Obs. rare. Found only in Layamon, in the dat. plural, on (inna, of) comelan, comlen, comela, -le, cumelan, = In (from) tents or (?) temporary coverts.
The later text actually substitutes in one place in teldes = in tents; in Wace the word was generally buschement.
c. 1205. Lay., 6630. Þer he hundede on comelan [c. 1275 was an hontinge] wið his hird-iferen, i þon wude of Kalatere.
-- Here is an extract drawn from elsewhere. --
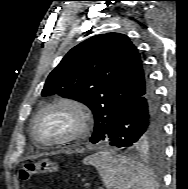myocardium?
<instances>
[{"label": "myocardium", "instance_id": "1", "mask_svg": "<svg viewBox=\"0 0 188 189\" xmlns=\"http://www.w3.org/2000/svg\"><path fill=\"white\" fill-rule=\"evenodd\" d=\"M53 109H65L74 115L75 126L65 136L53 140H42L36 134V127L41 116ZM92 124V115L88 107L80 100L73 97H57L44 104L36 113L31 124V135L33 139L43 146L61 145L75 141L86 135Z\"/></svg>", "mask_w": 188, "mask_h": 189}]
</instances>
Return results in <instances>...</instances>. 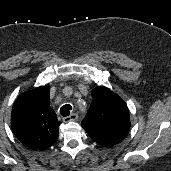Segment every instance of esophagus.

Ibid., 11008. Þat Coel þe king seoc lai an comlen [c. 1275 in comelan]. Ibid., 20272. Þat heo comen bihalues per Baldulf lai on comele [c. 1275 in teldes]. Ibid., 20905. Childric com of comela to Arðure þan kinge. Ibid., 30400. Þer þe king Cadwaðlan wunede on cumelan [c. 1275 comelan].
[Doubtfully conjectured to be identical with OE. cumbol = OS. cumbal, OHG. chumpal, ON. kuml, a word orig. meaning signum, sign, token, mark for recognition, but in OE. esp. = military sign, ensign, banner. In composition, the notion was transferred to war and its circumstances, as in cumbol-haʓa, war hedge, phalanx, cumbol-hete warlike hate, cumbol-wiʓa warrior; so that on cumelan in Layamon, might possibly have come to be in warlike array, in the ranks of war, in camp, in tents. But the form of the word suggests that the ON. rather than the OE. was the immediate source of cumel, comel, and a chief sense in ON. was monument, memorial, cairn, or how, whence cairn simply, and in mod. Icel. a low hay-rick; and it has been thought possible that a sense temporary shelter, or even tent might arise in this way.]